I think I'm kinda good in small-talk. Overall, I think I'm a very talkative person(not in a negative way) and I know how to talk with people. There were many situations in my life, where my friends were telling me, that it's hard to talk with this or that person, but there wasn't any problem for me at all. What's more - I felt, that this conversation was "comfortable" for that specific person.
Maybe I'd ask him how "small" his father's loan was? ;)
I don't know if I good in small-talks you should ask my interlocutors :)
I am not interesting in talking with him. His actions speaks louder them himself.
For example in USA, you go to shop, you are welcomed by "HELLO, HOW ARE YOU MY FRIEND?" and you can talk for a while about anything but in Poland...
If I have a chance to talk to Mr.
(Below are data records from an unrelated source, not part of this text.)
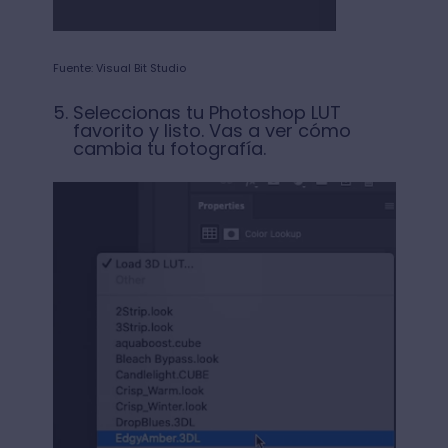
Fuente: Visual Bit Studio
Seleccionas tu Photoshop LUT
favorito y listo. Vas a ver cómo
cambia tu fotografía.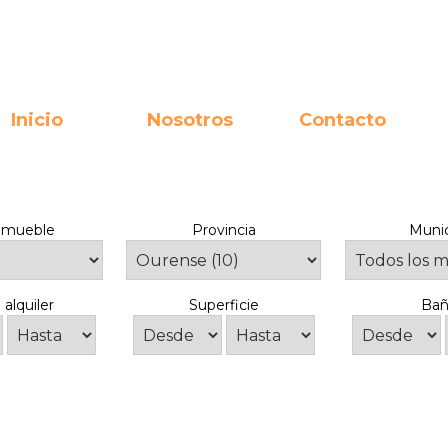
Inicio
Nosotros
Contacto
inmueble
Provincia
Munic
 alquiler
Superficie
Bañ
Trump I would ask about his wealth and how he become such a successful businessman.
For me the main component of small-talk is sincerity. Because when you do that just to make someone like you, it looks feignedly, so better just say hi, then begin a useless conversation.
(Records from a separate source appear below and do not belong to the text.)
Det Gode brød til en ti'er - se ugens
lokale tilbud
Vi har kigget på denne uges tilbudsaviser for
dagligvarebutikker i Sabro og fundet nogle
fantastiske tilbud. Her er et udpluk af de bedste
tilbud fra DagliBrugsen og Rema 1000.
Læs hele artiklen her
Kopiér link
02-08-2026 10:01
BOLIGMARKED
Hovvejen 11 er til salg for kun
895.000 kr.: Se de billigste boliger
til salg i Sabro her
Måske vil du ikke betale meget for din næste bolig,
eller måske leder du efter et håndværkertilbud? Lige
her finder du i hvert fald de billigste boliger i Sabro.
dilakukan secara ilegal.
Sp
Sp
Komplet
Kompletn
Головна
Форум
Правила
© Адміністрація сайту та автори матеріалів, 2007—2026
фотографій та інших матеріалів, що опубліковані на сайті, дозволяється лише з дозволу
2. What would you talk about with Donald Trump for 2 minutes and using Small Talk skills?
Maybe I will ask him for plans on a weekend, because this question makes him to share some intimate things, instead of standard well rehearsed answer.
Hmm.. in a nutshell - I'm still in development phase ;)
I consider myself pretty good in this area, I can make people intrested in our conversation, I've been practising that since I remeber. For more or less 3 yers consciously for sure.
Approaching and talking to people is amazing, and gives me incredible satisfaction. I believe that well played small talk can lead You to something big, something great - the key is to stay humble and listen to person that You're talking to.
If I had the opportunity to talk to Donald Trump, I would congratulate him on his success. Maybe my opinions and ideas are not the same, maybe his view is totally diffrent than mine, but I would tell him that I admire his determination. I would also ask about his point of view about success, and how to start acting. You can say whatever You want, but he's the president of US, I belive he work hard to get his position.